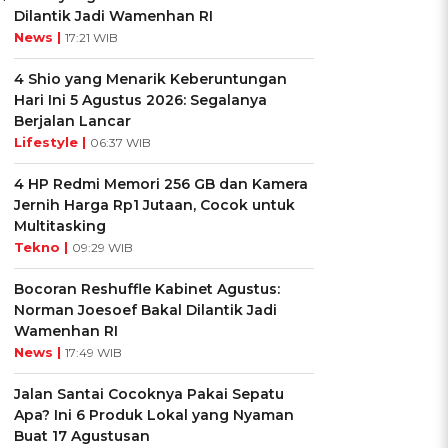
Dilantik Jadi Wamenhan RI
News |
17:21 WIB
4 Shio yang Menarik Keberuntungan
Hari Ini 5 Agustus 2026: Segalanya
Berjalan Lancar
Lifestyle |
06:37 WIB
4 HP Redmi Memori 256 GB dan Kamera
Jernih Harga Rp1 Jutaan, Cocok untuk
Multitasking
Tekno |
09:29 WIB
Bocoran Reshuffle Kabinet Agustus:
Norman Joesoef Bakal Dilantik Jadi
Wamenhan RI
News |
17:49 WIB
Jalan Santai Cocoknya Pakai Sepatu
Apa? Ini 6 Produk Lokal yang Nyaman
Buat 17 Agustusan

::::::

▸ **WORK ORDER**
What this calls for is the material above set down exactly, pictures excluded.

▸ **ANSWER FOR THIS EXERCISE**
Dilantik Jadi Wamenhan RI
News |
17:21 WIB
4 Shio yang Menarik Keberuntungan
Hari Ini 5 Agustus 2026: Segalanya
Berjalan Lancar
Lifestyle |
06:37 WIB
4 HP Redmi Memori 256 GB dan Kamera
Jernih Harga Rp1 Jutaan, Cocok untuk
Multitasking
Tekno |
09:29 WIB
Bocoran Reshuffle Kabinet Agustus:
Norman Joesoef Bakal Dilantik Jadi
Wamenhan RI
News |
17:49 WIB
Jalan Santai Cocoknya Pakai Sepatu
Apa? Ini 6 Produk Lokal yang Nyaman
Buat 17 Agustusan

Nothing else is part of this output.